Extracted page text data
..............................

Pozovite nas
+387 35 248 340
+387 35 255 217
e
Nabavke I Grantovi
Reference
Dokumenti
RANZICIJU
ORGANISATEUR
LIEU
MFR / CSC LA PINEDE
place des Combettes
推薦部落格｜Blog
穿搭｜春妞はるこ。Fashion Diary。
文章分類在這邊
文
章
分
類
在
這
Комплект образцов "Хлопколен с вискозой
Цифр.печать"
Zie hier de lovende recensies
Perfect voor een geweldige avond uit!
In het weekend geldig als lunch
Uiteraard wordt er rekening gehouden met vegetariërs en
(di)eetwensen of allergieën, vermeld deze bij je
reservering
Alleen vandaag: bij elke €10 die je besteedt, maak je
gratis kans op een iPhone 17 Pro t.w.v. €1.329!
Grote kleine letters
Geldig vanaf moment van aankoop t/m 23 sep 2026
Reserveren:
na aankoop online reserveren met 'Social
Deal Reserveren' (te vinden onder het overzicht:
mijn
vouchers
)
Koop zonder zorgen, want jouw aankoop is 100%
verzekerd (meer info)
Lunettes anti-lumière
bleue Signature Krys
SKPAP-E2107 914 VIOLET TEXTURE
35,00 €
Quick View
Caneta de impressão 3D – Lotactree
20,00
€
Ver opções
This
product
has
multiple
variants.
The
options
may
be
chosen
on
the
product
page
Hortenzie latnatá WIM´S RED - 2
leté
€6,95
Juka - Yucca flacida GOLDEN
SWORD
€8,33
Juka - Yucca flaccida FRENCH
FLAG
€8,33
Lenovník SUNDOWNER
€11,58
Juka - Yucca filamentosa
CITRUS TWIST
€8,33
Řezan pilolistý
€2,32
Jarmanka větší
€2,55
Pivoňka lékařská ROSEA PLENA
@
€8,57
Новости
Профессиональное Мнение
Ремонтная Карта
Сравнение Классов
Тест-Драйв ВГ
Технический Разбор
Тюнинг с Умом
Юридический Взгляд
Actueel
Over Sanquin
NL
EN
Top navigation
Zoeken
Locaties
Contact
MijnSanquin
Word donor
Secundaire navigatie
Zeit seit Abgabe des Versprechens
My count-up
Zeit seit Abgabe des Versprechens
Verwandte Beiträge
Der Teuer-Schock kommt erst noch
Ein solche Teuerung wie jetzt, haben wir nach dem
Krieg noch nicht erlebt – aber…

..............................

▶ _Task objective_
Find "Juka" in the data above. Report each line where it appears.

▶ _Exercise answer_
Juka - Yucca flacida GOLDEN
Juka - Yucca flaccida FRENCH
Juka - Yucca filamentosa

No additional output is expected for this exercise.